I have some given Data that should be sorted first on appearance of
string OPEN (on top) and second after the values of the first
occurence of digits, here e.g. 31 to 40.
How can I 'regex' or 'map' this to sort them in one loop already?

Thanks
Hardy

#!/usr/bin/perl

use warnings;
use strict;

my @digitlist;
my @openlist;
my @clsdlist;

while(<DATA>){
/(\d{1,3})/;
push (@digitlist,$1.$_);
}

@digitlist = sort @digitlist;

for(@digitlist){
if (/OPEN/){
push(@openlist,$_);
}else{
push(@clsdlist,$_);
}
}

for(@openlist){
print;
}
for(@clsdlist){
print;
}
1;
# EOF

__DATA__
SBruhrtal32PER09CLSD
SBsorpe31PER19IN18last
RBruhrII33PER11OPEN
RBruhrI34PER14CLSD
RBharkortI40PER09OPEN

#!/usr/bin/perl
use warnings;
use strict;

my ( @openlist, @clsdlist );

push @{ /OPEN/ ? \@openlist : \@clsdlist }, $_ for
map substr( $_, 3 ),
sort
map sprintf( '%03d%s', /(\d{1,3})/, $_ ),
<DATA>;

print @openlist, @clsdlist;

John

Uri Guttman · May 25, 2004

JWK> #!/usr/bin/perl
JWK> use warnings;
JWK> use strict;

JWK> my ( @openlist, @clsdlist );

JWK> push @{ /OPEN/ ? \@openlist : \@clsdlist }, $_ for
JWK> map substr( $_, 3 ),
JWK> sort
JWK> map sprintf( '%03d%s', /(\d{1,3})/, $_ ),
JWK> <DATA>;

JWK> print @openlist, @clsdlist;

i like it, an GRT written on the fly. but you now owe me royalties! for
payment, i expect you to test Sort::Maker before its public release.

uri

Herr Hardy · May 25, 2004

Let me comment to understand, from bottom to top

push @{ /OPEN/ ? \@openlist : \@clsdlist }, $_ for

# ^ 4. OPEN 2 openlist, !OPEN 2 clsdlist

map substr( $_, 3 ),

# ^ 3. delete leading 'mark'-digits

sort

# ^ 2. simple Perl sort on the 'marks'

map sprintf( '%03d%s', /(\d{1,3})/, $_ ),

# ^ 1. 'marking' each line with \d{1,3} as leading digits
# or 0nn or 00n if less than 3 digits in \d{1,3}

<DATA>;

print @openlist, @clsdlist;

That's pretty, John.

Herr Hardy · May 25, 2004

Taking your funny linewithout mapping

push @{ /OPEN/ ? \@openlist : \@clsdlist }, $_ for
sort {
my($x) = ($a=~/(\d{1,3})/);
my($y) = ($b=~/(\d{1,3})/);
$x <=> $y;
}
<DATA>;

Uri Guttman · May 25, 2004

HH> On Tue, 25 May 2004 08:31:02 +0200, Herr Hardy <[email protected]>
HH> wrote:

HH> Taking your funny lineHH> without mapping

HH> push @{ /OPEN/ ? \@openlist : \@clsdlist }, $_ for
HH> sort {
HH> my($x) = ($a=~/(\d{1,3})/);
HH> my($y) = ($b=~/(\d{1,3})/);
HH> $x <=> $y;
HH> }
HH> <DATA>;

read http://sysarch.com/perl/sort_paper.html to find out why the
map/sort/map is usually much faster.

uri

Anno Siegel · May 25, 2004

Herr Hardy said:
__DATA__
SBruhrtal32PER09CLSD
SBsorpe31PER19IN18last
RBruhrII33PER11OPEN
RBruhrI34PER14CLSD
RBharkortI40PER09OPEN
RBruhrI34PER14OPEN

Click to expand...

That can be done using a Schwartz transform.

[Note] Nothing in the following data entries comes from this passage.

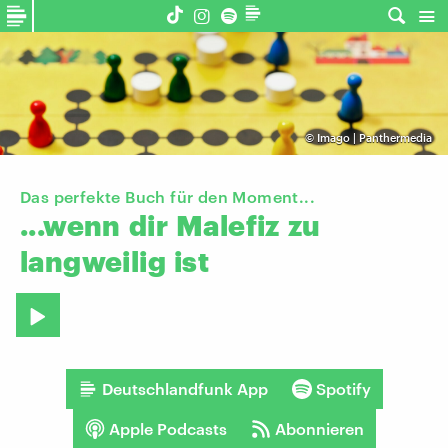
©
Imago | Panthermedia
Das perfekte Buch für den Moment...
...wenn
dir
Malefiz
zu
langweilig
ist
Deutschlandfunk App
Spotify
Apple Podcasts
Abonnieren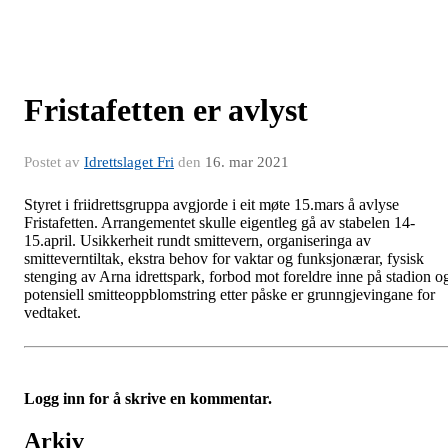
Fristafetten er avlyst
Postet av
Idrettslaget Fri
den
16. mar 2021
Styret i friidrettsgruppa avgjorde i eit møte 15.mars å avlyse
Fristafetten. Arrangementet skulle eigentleg gå av stabelen 14-
15.april. Usikkerheit rundt smittevern, organiseringa av
smitteverntiltak, ekstra behov for vaktar og funksjonærar, fysisk
stenging av Arna idrettspark, forbod mot foreldre inne på stadion o
potensiell smitteoppblomstring etter påske er grunngjevingane for
vedtaket.
Logg inn for å skrive en kommentar.
Arkiv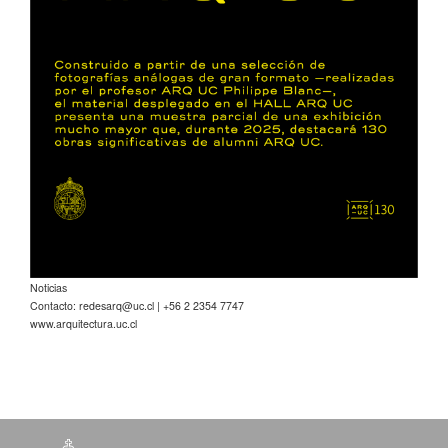
Noticias
Contacto:
redesarq@uc.cl
| +56 2 2354 7747
www.arquitectura.uc.cl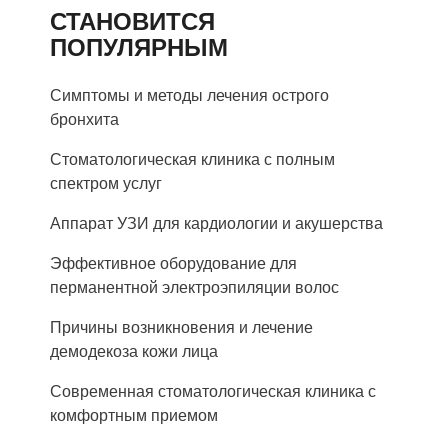
СТАНОВИТСЯ
ПОПУЛЯРНЫМ
Симптомы и методы лечения острого
бронхита
Стоматологическая клиника с полным
спектром услуг
Аппарат УЗИ для кардиологии и акушерства
Эффективное оборудование для
перманентной электроэпиляции волос
Причины возникновения и лечение
демодекоза кожи лица
Современная стоматологическая клиника с
комфортным приемом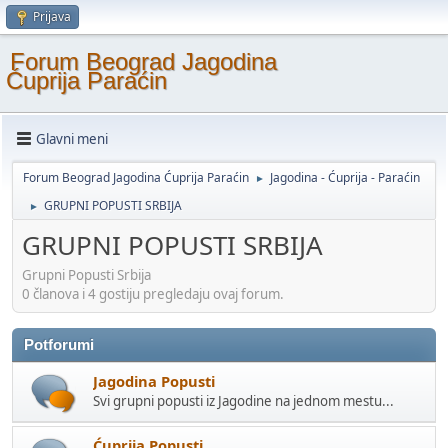
Prijava
Forum Beograd Jagodina
Ćuprija Paraćin
Glavni meni
Forum Beograd Jagodina Ćuprija Paraćin
Jagodina - Ćuprija - Paraćin
►
GRUPNI POPUSTI SRBIJA
►
GRUPNI POPUSTI SRBIJA
Grupni Popusti Srbija
0 članova i 4 gostiju pregledaju ovaj forum.
Potforumi
Jagodina Popusti
Svi grupni popusti iz Jagodine na jednom mestu...
Ćuprija Popusti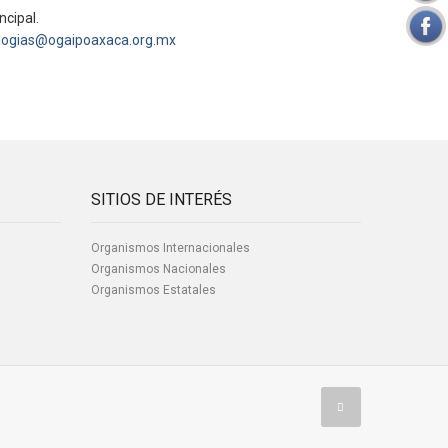
ncipal.
logias@ogaipoaxaca.org.mx
SITIOS DE INTERÉS
Organismos Internacionales
Organismos Nacionales
Organismos Estatales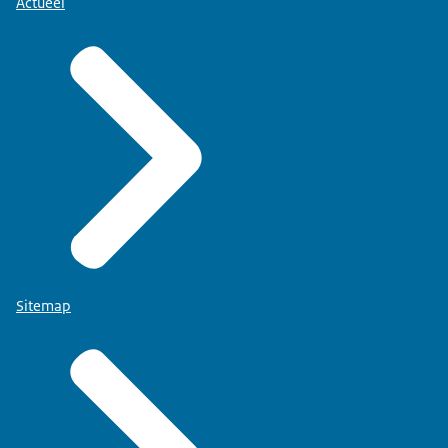
Actueel
Sitemap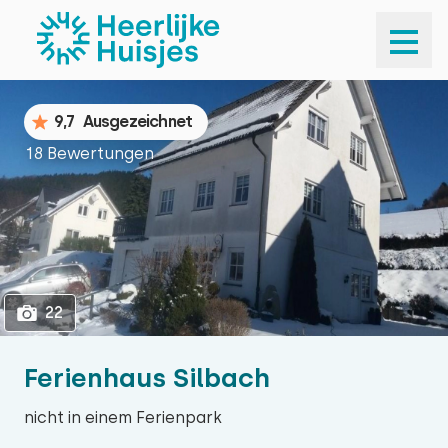
1
22
9,7
Ausgezeichnet
18 Bewertungen
22
Ferienhaus Silbach
nicht in einem Ferienpark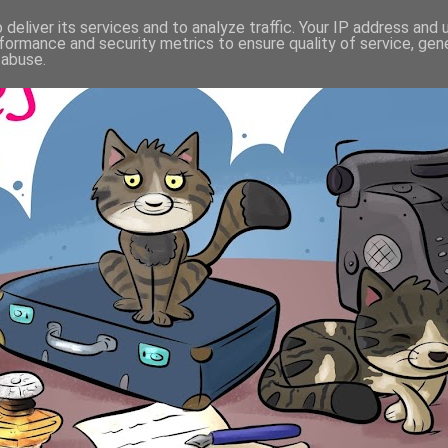
deliver its services and to analyze traffic. Your IP address and
formance and security metrics to ensure quality of service, ge
 abuse.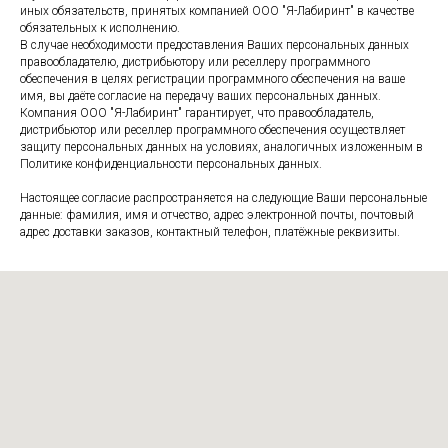
иных обязательств, принятых компанией ООО "Я-Лабиринт" в качестве
обязательных к исполнению.
В случае необходимости предоставления Ваших персональных данных
правообладателю, дистрибьютору или реселлеру программного
обеспечения в целях регистрации программного обеспечения на ваше
имя, вы даёте согласие на передачу ваших персональных данных.
Компания ООО "Я-Лабиринт" гарантирует, что правообладатель,
дистрибьютор или реселлер программного обеспечения осуществляет
защиту персональных данных на условиях, аналогичных изложенным в
Политике конфиденциальности персональных данных.
Настоящее согласие распространяется на следующие Ваши персональные
данные: фамилия, имя и отчество, адрес электронной почты, почтовый
адрес доставки заказов, контактный телефон, платёжные реквизиты.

Assign numeric sort keys
to the lines. Make the key -1 if the line contains "OPEN", otherwise
use the first group of digits. Sort according to keys, throw the
keys away.

print for # print result
map $_->[ 0], # throw keys away
sort { $a->[ 1] <=> $b->[ 1] } # sort by key
map [ $_ , /OPEN/ ? -1 : ( /(\d+)/ )[ 0] ], # assign keys
<DATA>;

Click to expand...

... buuuuut the result ist

RBruhrII33PER11OPEN
RBharkortI40PER09OPEN
RBruhrI34PER14OPEN
SBsorpe31PER19IN18last
SBruhrtal32PER09CLSD
RBruhrI34PER14CLSD

3 OPEN on top, rest follows, but the OPEN-values should then be
ordered after their (\d{1,3})'s and here's 33 40 34,
should be 33 34 40

You weren't too clear about the sort criteria, I'm not the only one who
misunderstood.

So, is there a way to alter the keys by 2nd mapping?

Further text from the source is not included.